> **Assigned task**
The word "meer" marks the lines to keep; find each one in the data and copy it.

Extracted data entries
• • • •

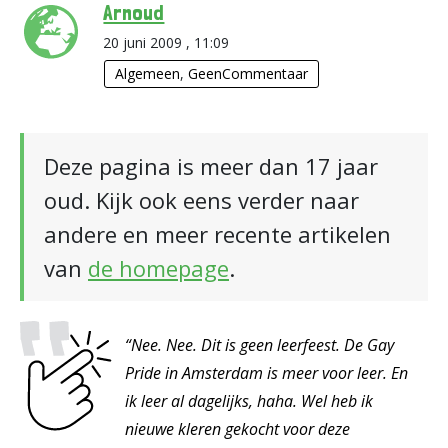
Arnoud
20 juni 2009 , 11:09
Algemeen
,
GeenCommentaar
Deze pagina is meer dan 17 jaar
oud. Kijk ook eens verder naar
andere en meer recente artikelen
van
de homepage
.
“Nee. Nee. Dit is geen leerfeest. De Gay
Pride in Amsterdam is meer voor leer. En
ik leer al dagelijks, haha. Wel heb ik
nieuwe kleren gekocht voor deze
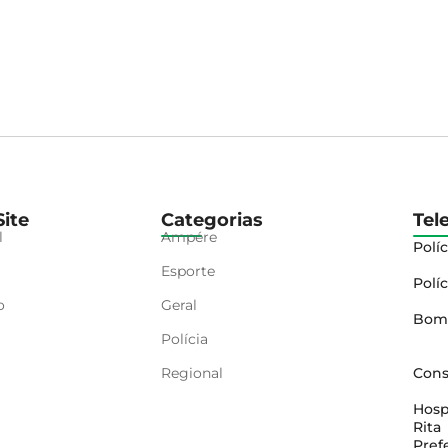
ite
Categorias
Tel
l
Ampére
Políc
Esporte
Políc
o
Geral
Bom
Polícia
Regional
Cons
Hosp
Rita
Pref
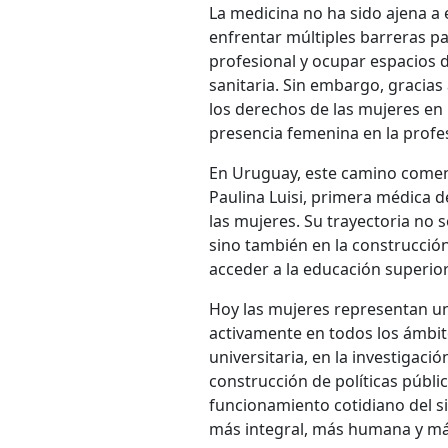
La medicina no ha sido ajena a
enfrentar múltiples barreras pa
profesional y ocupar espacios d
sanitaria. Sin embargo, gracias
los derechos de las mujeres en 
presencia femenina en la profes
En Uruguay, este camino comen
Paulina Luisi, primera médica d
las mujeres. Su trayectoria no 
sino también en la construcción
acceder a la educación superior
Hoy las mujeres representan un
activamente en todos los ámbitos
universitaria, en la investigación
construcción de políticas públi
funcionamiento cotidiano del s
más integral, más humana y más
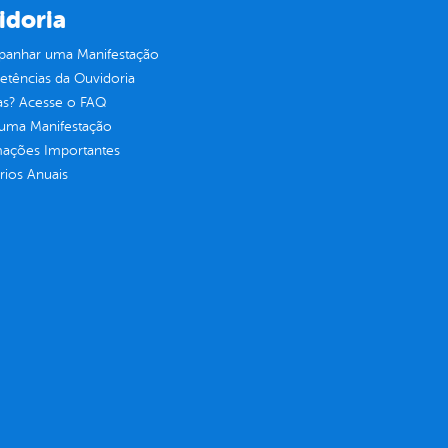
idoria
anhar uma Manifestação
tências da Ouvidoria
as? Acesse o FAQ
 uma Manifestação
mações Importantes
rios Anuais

• • • •

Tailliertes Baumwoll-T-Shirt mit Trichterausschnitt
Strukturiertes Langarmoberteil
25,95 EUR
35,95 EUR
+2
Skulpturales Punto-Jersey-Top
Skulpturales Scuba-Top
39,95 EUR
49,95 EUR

• • • •

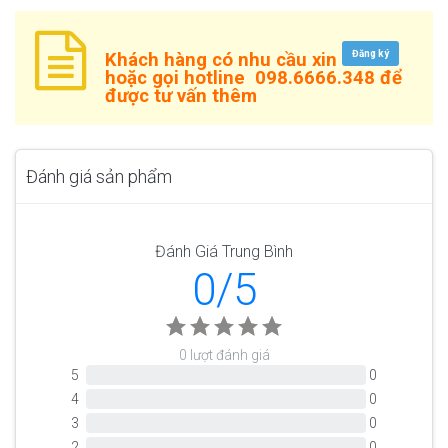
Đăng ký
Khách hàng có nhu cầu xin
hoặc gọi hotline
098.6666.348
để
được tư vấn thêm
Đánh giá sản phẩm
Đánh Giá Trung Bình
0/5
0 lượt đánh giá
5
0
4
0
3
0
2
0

• • • •

> **Your solution**
Deze pagina is meer dan 17 jaar
andere en meer recente artikelen
Pride in Amsterdam is meer voor leer. En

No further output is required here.